North

Ceremony held to bless future site of Waskaganish women's shelter

People from all 10 Cree communities in Quebec gathered in Waskaganish Tuesday for a ceremonial blessing of the ground on which a new women's shelter will be built.

2 shelters to be built this spring for women fleeing domestic violence

People from all 10 Cree communities in Quebec gathered in Waskaganish Tuesday for a ceremonial blessing of the ground on which a new women's shelter will be built.

After 12 years of planning, seeing the project come to fruition "brings a lot of joy to my heart," said Virigina Wabano, the program officer in charge of the project with the Cree Board of Health and Social Services.

"It makes me want to cry tears of happiness and tears of sadness," said Wabano.

"Happy because we have a place to keep our women. Sad at the same time because of those that died because we didn't have something for them."

The shelter in Waskaganish will serve the coastal communities (Whapmagoostui, Chisasibi, Wemindji, Waskaganish, and Eastmain) and a second shelter also being built this spring in Waswanipi will primarily serve the inland Cree communities (Waswanipi, Oujé-Bougoumou, Mistissini and Nemaska).

Gladys Matoush leads a prayer at the ceremony at the site of the future women's shelter in Waskaganish, Que., on April 12, 2016. (Jaime Little/CBC)

Each facility will have 18 beds as well as counselling and support services for women and their children who are fleeing domestic violence.
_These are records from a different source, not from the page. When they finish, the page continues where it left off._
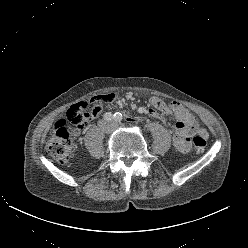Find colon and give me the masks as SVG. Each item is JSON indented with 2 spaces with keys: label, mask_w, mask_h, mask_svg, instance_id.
Masks as SVG:
<instances>
[{
  "label": "colon",
  "mask_w": 248,
  "mask_h": 248,
  "mask_svg": "<svg viewBox=\"0 0 248 248\" xmlns=\"http://www.w3.org/2000/svg\"><path fill=\"white\" fill-rule=\"evenodd\" d=\"M114 100L112 94L100 95L87 101L72 105L66 112L65 118L59 119L53 131L46 141V150L53 159L65 165L69 162L73 149L77 129L86 128L99 110V103H111ZM72 125L75 129L70 128ZM207 144V133L199 128L193 137V146L196 152L204 151Z\"/></svg>",
  "instance_id": "1"
}]
</instances>
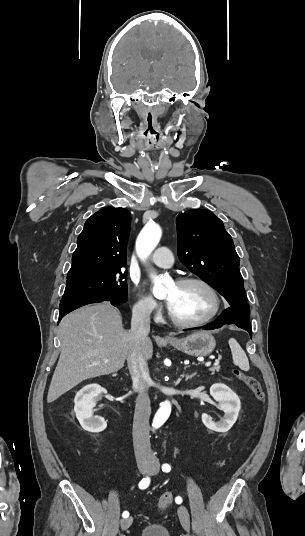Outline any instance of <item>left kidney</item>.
Instances as JSON below:
<instances>
[{"label":"left kidney","mask_w":305,"mask_h":536,"mask_svg":"<svg viewBox=\"0 0 305 536\" xmlns=\"http://www.w3.org/2000/svg\"><path fill=\"white\" fill-rule=\"evenodd\" d=\"M210 394L216 402H219V410H222L225 416L220 422H213L210 416L202 414V422L206 428L214 430V432H228L238 418L240 400L235 392H232L225 384H213L210 388Z\"/></svg>","instance_id":"left-kidney-1"}]
</instances>
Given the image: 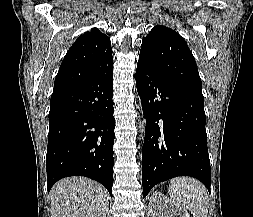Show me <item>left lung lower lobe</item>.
<instances>
[{"mask_svg":"<svg viewBox=\"0 0 253 217\" xmlns=\"http://www.w3.org/2000/svg\"><path fill=\"white\" fill-rule=\"evenodd\" d=\"M136 83L146 118L143 197L156 184L177 176L194 177L210 191L202 93L161 77L141 61L137 63Z\"/></svg>","mask_w":253,"mask_h":217,"instance_id":"left-lung-lower-lobe-1","label":"left lung lower lobe"}]
</instances>
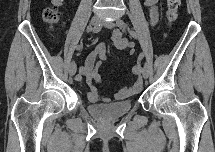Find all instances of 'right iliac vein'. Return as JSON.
I'll use <instances>...</instances> for the list:
<instances>
[{"mask_svg": "<svg viewBox=\"0 0 215 152\" xmlns=\"http://www.w3.org/2000/svg\"><path fill=\"white\" fill-rule=\"evenodd\" d=\"M100 22H101L100 18H99L98 16H94V17L91 18L90 24H91L92 26H96V25H98ZM76 69H77V67H76L75 62H72V63L70 64V67H69V73H70L71 76H74V75H75Z\"/></svg>", "mask_w": 215, "mask_h": 152, "instance_id": "63e3f726", "label": "right iliac vein"}]
</instances>
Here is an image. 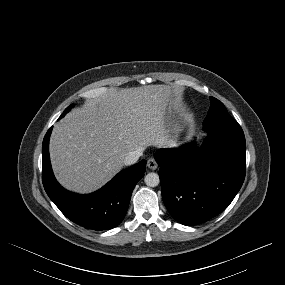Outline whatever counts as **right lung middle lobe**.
Returning <instances> with one entry per match:
<instances>
[{"label": "right lung middle lobe", "mask_w": 285, "mask_h": 285, "mask_svg": "<svg viewBox=\"0 0 285 285\" xmlns=\"http://www.w3.org/2000/svg\"><path fill=\"white\" fill-rule=\"evenodd\" d=\"M71 108H72V105L66 108L63 114L60 116V118H62Z\"/></svg>", "instance_id": "right-lung-middle-lobe-1"}]
</instances>
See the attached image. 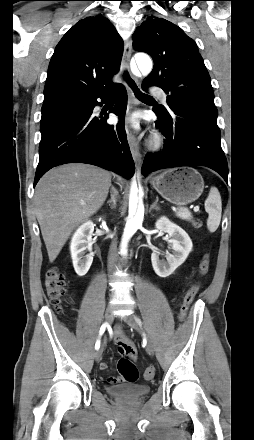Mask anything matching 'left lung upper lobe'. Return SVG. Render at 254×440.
<instances>
[{"label": "left lung upper lobe", "mask_w": 254, "mask_h": 440, "mask_svg": "<svg viewBox=\"0 0 254 440\" xmlns=\"http://www.w3.org/2000/svg\"><path fill=\"white\" fill-rule=\"evenodd\" d=\"M134 49L154 60L143 83L161 87L168 105L180 102L217 114L211 79L198 47L181 28L162 18H149L133 34ZM160 111L168 114V109Z\"/></svg>", "instance_id": "1"}]
</instances>
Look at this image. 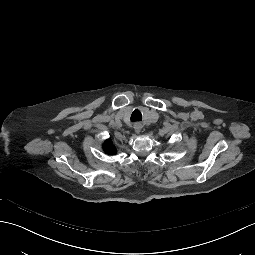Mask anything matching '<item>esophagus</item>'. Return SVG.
I'll list each match as a JSON object with an SVG mask.
<instances>
[{"label":"esophagus","instance_id":"obj_1","mask_svg":"<svg viewBox=\"0 0 255 255\" xmlns=\"http://www.w3.org/2000/svg\"><path fill=\"white\" fill-rule=\"evenodd\" d=\"M134 129H135V131H136L137 133H139V132L141 131V129H142V125H141L140 123H136V124L134 125Z\"/></svg>","mask_w":255,"mask_h":255}]
</instances>
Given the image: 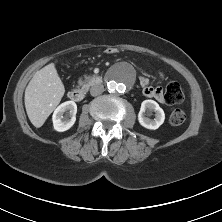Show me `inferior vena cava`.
<instances>
[{
	"label": "inferior vena cava",
	"instance_id": "obj_1",
	"mask_svg": "<svg viewBox=\"0 0 222 222\" xmlns=\"http://www.w3.org/2000/svg\"><path fill=\"white\" fill-rule=\"evenodd\" d=\"M104 92V86L102 84H97L91 87L90 94L92 96L100 95Z\"/></svg>",
	"mask_w": 222,
	"mask_h": 222
}]
</instances>
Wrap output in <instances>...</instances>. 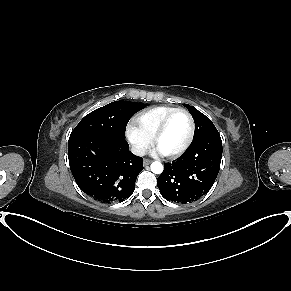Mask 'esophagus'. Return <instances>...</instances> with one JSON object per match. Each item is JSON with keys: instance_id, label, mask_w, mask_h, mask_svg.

A 2004 report by the Cree Board of Health and Social Services said that in the largest Cree community there was an average of nine cases of conjugal violence every month, totalling about 108 cases a year. The report said almost all cases were associated with alcohol and drug abuse. 

At that time many Cree women were being sent to cities in southern Canada to escape violence at home, but they struggled to get the services they needed in what for many was their second or third language.
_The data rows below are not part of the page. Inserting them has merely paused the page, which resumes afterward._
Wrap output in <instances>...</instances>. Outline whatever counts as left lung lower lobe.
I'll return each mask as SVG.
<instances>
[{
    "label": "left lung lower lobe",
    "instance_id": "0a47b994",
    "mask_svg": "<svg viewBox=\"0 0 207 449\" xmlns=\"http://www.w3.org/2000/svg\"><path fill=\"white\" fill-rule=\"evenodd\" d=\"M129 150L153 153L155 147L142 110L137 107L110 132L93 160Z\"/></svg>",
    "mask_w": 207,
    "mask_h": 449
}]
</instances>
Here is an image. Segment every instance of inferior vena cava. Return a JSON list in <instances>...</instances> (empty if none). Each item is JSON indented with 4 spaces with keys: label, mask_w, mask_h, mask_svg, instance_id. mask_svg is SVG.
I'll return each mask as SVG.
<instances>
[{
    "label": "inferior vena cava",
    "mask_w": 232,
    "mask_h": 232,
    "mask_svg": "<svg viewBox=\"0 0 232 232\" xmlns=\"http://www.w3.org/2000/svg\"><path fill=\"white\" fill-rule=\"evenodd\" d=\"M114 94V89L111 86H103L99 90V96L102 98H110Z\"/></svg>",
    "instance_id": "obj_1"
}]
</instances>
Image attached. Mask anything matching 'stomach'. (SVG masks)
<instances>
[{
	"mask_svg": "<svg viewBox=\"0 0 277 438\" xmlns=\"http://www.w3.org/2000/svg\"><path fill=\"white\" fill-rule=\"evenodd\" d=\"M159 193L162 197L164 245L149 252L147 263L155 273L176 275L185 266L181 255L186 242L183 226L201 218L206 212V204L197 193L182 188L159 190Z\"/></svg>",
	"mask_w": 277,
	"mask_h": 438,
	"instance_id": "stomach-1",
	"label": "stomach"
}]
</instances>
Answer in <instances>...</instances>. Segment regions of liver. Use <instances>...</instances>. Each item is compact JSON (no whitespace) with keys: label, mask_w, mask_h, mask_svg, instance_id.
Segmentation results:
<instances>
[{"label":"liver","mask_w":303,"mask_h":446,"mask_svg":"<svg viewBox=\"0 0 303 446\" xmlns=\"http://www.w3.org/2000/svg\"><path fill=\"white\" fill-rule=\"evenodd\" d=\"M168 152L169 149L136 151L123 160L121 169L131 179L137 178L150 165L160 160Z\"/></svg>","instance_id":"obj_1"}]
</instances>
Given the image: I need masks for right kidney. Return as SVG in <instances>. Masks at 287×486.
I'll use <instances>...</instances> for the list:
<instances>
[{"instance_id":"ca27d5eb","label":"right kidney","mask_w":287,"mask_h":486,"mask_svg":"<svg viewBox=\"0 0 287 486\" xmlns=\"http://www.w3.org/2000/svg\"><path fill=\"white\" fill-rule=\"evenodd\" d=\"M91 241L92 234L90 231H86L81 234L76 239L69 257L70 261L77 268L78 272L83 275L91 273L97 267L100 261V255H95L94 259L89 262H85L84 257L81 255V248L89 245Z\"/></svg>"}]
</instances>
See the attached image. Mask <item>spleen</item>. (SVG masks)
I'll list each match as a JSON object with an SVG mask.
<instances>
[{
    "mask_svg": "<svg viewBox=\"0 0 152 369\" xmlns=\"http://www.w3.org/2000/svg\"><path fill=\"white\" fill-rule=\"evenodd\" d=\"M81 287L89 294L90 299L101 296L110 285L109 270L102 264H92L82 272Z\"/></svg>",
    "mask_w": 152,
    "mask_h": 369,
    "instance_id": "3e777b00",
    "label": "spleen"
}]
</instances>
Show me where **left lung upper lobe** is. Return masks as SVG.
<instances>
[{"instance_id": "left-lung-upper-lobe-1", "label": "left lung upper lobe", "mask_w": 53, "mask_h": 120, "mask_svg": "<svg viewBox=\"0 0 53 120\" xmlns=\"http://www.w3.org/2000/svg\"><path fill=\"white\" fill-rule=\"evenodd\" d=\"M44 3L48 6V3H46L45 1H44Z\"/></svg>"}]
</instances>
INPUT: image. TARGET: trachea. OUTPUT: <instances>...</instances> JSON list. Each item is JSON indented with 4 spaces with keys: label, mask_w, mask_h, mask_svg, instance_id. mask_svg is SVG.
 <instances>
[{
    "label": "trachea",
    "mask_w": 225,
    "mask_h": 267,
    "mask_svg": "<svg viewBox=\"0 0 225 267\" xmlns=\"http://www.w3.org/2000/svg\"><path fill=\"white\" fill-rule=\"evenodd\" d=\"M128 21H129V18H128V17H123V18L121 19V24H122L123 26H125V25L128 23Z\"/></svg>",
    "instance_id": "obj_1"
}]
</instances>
"The language barrier was another reason it was important to have [the shelters] within the territory, so people can be helped by their own people, in their own language," said Wabano.

"Having that brings more of a sense of community and it helps them develop more in their healing, when they're understood."

William Saganash travelled from Waswanipi to Waskaganish to be part of the groundbreaking ceremony. As a police officer with the Eeyou Eenou Police Force, he intervenes in cases of domestic violence.

William Saganash, an officer with the Eeyou Eenou Police Force, travelled from Waswanipi to Waskaganish to be part of the groundbreaking ceremony. He says one of the reasons he chose policing as a career was to help people like his own mother, who survived years of conjugal abuse. (Celina Wapachee/CBC)

One of the reasons he chose policing as a career was to help people like his own mother, who survived years of conjugal abuse.

"She lived in that fear for so many years," Saganash said.

"Us too, as children. That fear no longer lives in us. It's how to get away from the problem, how to eliminate the trauma that you've lived and seek the help you need. That's what I experienced and that's why I became a cop."

Saganash said having shelters in the Cree territory will make it easier for women to take that first step toward getting help.

"It is not something to be proud of — though it is a need — when you have to build a women's shelter," said Grand Chief Matthew Coon Come after the ceremony.

"It is a signal that there is some illness in the social fabric of our society."

Coon Come underlined the need for services not only for women and children but also for men, many of whom are dealing with residential school trauma and addiction.